The Luck of the Irish (1948)

Rating:

USA. 1948.

Crew

Director – Henry Koster, Screenplay – Philip Dunne, Based on the Novel by Constance & Guy Jones, Producer – Fred Kohlmar, Photography (b&w) – Joseph LaShalle, Music – Cyril Mockridge, Music Director – Lionel Newman, Photographic Effects – Fred Sersen, Art Direction – J. Russell Spencer & Lyle Wheeler. Production Company – 20th Century Fox

Cast

Tyrone Power (Stephen Fitzgerald), Cecil Kellaway (Horace), Anne Baxter (Nora), Lee J. Cobb (D.C. Augur), Jayne Meadows (Frances Augur), James Todd (Bill Clark), J.M. Kerrigan (Tatie)


Plot

Journalist Stephen Fitzgerald and a friend are travelling through rural Ireland when a bridge collapses under their car. Fitzgerald meets a peculiar man near a waterfall in the nearby woods, although at the inn locals insist that that there is no waterfall in the woods and that the man is a leprechaun. When Fitzgerald next sees the man, he grabs him and demands his pot of gold, not believing that the myth will work. When the man gives him the pot, Fitzgerald cannot accept it. Back in New York, Fitzgerald signs on as campaign manager for politically ambitious newspaper editor D.C. Augur, whom he had previously criticised, in return for Augur offering him a good deal of money. The manservant that Augur provides for him proves to be an eccentric Irishman Horace who has strange abilities. When Nora, the girl that Fitzgerald met in Ireland, turns up, Fitzgerald begins to wonder if he made the right decision in selling out to Augur.
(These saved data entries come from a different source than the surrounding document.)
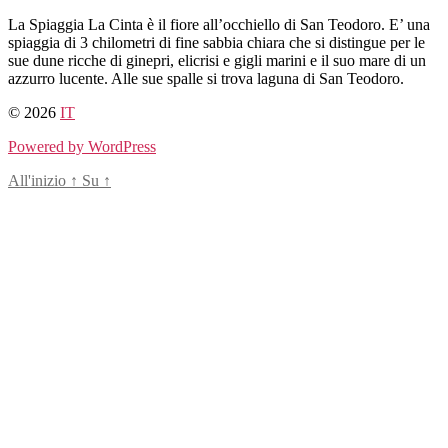
Salta
La Spiaggia La Cinta è il fiore all’occhiello di San Teodoro. E’ una
al
spiaggia di 3 chilometri di fine sabbia chiara che si distingue per le
contenuto
sue dune ricche di ginepri, elicrisi e gigli marini e il suo mare di un
azzurro lucente. Alle sue spalle si trova laguna di San Teodoro.
© 2026
IT
Powered by WordPress
All'inizio
↑
Su
↑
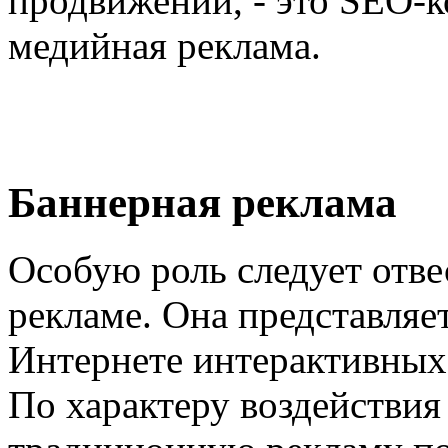
продвижении, - это SEO-к
медийная реклама.
Баннерная реклама
Особую роль следует отве
рекламе. Она представляе
Интернете интерактивных 
По характеру воздействия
The Luck of the Irish was the first Hollywood film to deal with leprechauns. That said, it is very different to later treatments of the leprechaun theme. There is a pot of gold but if one comes to this after having seen later Hollywood efforts such as Darby O’Gill and the Little People (1959), Finian’s Rainbow (1968), Leapin’ Leprechauns! (1995), The Magical Land of the Leprechauns (1999) and, God forbid, the Leprechaun series that began with Leprechaun (1993), there is a disappointing lack of green-skinned creatures and wishes. The leprechaun himself is a rolypoly, normal-sized Cecil Kellaway, not a little person. In fact, there is not even much in the way of magic. The early scenes set in Ireland soon give way to the greater body of the story set around Tyrone Power’s choices between integrity or wealth, success or sell-out. Like the classic Harvey (1950), The Luck of the Irish is a film not so much about the existence of magical companions as it is about championing a preference for whimsy and nonsense over society and responsibility. The end has the hero abandoning his high-flying job as PR man to a senatorial candidate and going off to live the untroubled life in rural Ireland.
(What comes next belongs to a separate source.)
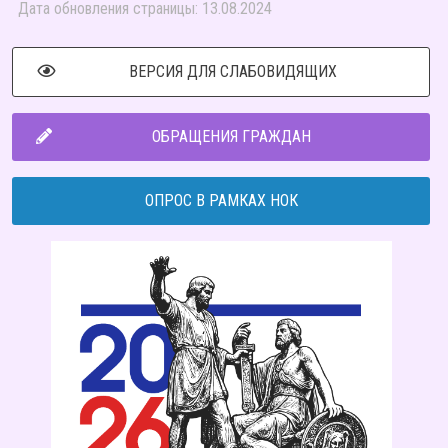
Дата обновления страницы: 13.08.2024
ВЕРСИЯ ДЛЯ СЛАБОВИДЯЩИХ
ОБРАЩЕНИЯ ГРАЖДАН
ОПРОС В РАМКАХ НОК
That said, the film is delightfully told. Director Henry Koster has a wonderfully droll touch. Cecil Kellaway’s bumblings, making drinks and burning toast are absolutely charming. There is some sly humour that managed to get past the censors of the time: “It’s the oldest profession,” “You mean politics?” “You’ve got to admit there are certain similarities.”

There are a number of different films that all bear the title The Luck of the IrishThe Luck of the Irish (1920), The Luck of the Irish (1936) and The Luck of the Irish (2001) – but these are not connected in any way. The only one of these that is fantasy is the latter, a Disney Channel tv movie where a kid discovers that he is part leprechaun.